These words again hit me in the head. I am not moved by what I see. I am not moved by what I feel. I am only moved by what I believe. The lesson is this. “After hearing of G‑d’s plan to keep them in the desert for 40 years, some of the Jewish people regretted doubting that the Land of Israel could be conquered. They organized their own army and attempted to enter the land on their own. But because they went against G d’s will and lacked Moses’ leadership, the nations who lived near the border of the land repulsed them.
[Some of the Jewish people said,] “We are ready to go up to the place that G d said [He would give us].” Numbers 14:40
The people had initially refused to proceed toward the Land of Israel because they believed that it was impossible to conquer it, even with G‑d’s help. What caused them to suddenly abandon their skepticism? After all, Moses did not show them any new miracles, nor did G‑d appear and perform some heavenly exhibition of His strength.

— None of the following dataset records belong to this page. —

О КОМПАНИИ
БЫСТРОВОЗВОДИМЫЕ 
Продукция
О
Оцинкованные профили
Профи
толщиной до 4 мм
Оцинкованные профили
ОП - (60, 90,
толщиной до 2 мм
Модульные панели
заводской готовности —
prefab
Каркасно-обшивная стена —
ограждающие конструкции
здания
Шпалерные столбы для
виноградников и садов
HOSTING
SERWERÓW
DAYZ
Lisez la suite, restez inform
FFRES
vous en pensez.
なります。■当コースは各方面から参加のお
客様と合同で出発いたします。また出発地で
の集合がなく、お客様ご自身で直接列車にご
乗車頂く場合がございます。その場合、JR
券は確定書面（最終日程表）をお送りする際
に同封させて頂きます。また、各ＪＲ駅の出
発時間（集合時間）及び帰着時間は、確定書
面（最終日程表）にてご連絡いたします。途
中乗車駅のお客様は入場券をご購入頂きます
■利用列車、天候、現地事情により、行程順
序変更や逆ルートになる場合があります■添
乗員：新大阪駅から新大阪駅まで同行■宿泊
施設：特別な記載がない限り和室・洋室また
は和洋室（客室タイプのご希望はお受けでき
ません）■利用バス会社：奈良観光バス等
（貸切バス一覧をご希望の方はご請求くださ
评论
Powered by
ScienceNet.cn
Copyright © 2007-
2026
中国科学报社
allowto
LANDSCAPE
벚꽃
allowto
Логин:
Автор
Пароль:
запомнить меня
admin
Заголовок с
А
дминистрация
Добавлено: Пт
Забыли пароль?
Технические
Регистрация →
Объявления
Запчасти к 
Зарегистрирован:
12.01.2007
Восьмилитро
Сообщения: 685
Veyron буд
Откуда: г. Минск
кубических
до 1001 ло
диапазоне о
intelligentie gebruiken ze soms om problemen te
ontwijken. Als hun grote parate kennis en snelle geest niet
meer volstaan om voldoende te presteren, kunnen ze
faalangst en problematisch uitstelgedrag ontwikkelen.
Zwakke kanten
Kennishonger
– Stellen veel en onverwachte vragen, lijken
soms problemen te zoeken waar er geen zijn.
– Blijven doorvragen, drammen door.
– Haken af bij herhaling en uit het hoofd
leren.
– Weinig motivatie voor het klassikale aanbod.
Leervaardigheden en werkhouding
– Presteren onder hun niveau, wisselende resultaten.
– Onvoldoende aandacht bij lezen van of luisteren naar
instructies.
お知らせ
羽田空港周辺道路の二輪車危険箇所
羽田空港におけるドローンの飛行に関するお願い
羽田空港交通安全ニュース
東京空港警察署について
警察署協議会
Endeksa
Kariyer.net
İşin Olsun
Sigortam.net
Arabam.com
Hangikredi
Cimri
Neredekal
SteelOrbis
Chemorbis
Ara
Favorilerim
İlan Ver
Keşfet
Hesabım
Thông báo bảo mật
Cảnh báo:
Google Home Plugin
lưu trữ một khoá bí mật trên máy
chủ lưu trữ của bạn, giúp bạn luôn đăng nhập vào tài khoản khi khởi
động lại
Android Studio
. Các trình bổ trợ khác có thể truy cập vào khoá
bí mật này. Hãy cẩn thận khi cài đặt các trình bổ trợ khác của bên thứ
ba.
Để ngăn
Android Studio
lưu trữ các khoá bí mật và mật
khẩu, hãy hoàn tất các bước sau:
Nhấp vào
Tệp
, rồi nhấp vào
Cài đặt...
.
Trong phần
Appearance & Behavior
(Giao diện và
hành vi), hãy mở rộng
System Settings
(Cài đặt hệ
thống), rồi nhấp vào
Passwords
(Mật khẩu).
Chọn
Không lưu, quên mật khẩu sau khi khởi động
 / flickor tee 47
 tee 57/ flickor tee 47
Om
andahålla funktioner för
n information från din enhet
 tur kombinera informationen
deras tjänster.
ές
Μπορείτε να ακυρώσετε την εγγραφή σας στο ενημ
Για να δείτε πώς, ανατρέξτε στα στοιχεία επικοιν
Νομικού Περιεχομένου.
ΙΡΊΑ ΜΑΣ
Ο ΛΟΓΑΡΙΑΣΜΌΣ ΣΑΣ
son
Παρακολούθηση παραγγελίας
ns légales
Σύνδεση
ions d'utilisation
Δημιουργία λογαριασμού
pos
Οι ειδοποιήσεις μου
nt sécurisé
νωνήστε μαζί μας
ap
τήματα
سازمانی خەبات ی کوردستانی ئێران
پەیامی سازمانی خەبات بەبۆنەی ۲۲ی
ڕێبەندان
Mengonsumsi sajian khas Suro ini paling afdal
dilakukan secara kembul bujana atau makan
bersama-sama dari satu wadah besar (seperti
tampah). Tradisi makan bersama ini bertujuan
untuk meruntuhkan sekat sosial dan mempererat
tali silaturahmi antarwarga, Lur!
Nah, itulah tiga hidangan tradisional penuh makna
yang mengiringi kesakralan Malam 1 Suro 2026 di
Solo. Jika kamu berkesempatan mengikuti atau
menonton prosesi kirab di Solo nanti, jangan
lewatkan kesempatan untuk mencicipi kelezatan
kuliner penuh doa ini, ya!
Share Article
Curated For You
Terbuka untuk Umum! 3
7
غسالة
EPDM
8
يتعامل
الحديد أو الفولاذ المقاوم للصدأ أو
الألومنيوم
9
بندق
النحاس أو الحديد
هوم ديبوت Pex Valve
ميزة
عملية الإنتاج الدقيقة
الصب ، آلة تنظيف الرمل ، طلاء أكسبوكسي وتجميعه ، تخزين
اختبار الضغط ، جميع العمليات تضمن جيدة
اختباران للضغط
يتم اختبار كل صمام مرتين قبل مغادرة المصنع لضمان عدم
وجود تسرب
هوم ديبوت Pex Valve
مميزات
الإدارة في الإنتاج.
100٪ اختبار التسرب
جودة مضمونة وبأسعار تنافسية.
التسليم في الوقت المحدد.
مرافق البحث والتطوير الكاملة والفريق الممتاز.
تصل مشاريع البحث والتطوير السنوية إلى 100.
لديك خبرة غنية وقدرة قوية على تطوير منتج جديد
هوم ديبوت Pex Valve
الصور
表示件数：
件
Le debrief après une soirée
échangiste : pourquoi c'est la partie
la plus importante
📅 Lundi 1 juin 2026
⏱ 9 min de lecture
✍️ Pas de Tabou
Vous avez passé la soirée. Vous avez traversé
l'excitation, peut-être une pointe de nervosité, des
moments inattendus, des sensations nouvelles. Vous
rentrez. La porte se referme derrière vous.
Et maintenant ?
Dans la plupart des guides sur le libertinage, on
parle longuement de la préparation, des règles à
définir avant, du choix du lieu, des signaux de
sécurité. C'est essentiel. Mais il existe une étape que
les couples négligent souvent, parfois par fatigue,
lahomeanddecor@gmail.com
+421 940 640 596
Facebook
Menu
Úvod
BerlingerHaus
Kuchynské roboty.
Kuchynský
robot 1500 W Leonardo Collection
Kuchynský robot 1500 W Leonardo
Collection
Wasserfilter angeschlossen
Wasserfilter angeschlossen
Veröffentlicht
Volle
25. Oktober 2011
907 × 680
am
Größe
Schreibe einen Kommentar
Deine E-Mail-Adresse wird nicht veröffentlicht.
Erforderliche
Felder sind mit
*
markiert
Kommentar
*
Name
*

Our sages point out that every Jew inherently believes in G‑d. Thus, even while the people were voicing their skepticism, they still believed in Him; their belief was just overshadowed temporarily by their emotions. Therefore, as soon as G‑d rebuked them and informed them of the severity of the consequences of their lapse of faith, their inherent faith was awakened.
The same is true of many of the doubts from which we occasionally suffer. Our questions are often due to an exaggerated material perspective on life. Deep within our hearts we indeed believe in G‑d. In such cases, the way to overcome our doubts is not to attempt to answer them directly but simply to reawaken the pure faith that lies dormant within us.1 Tanya, end of chapter 29 (37b).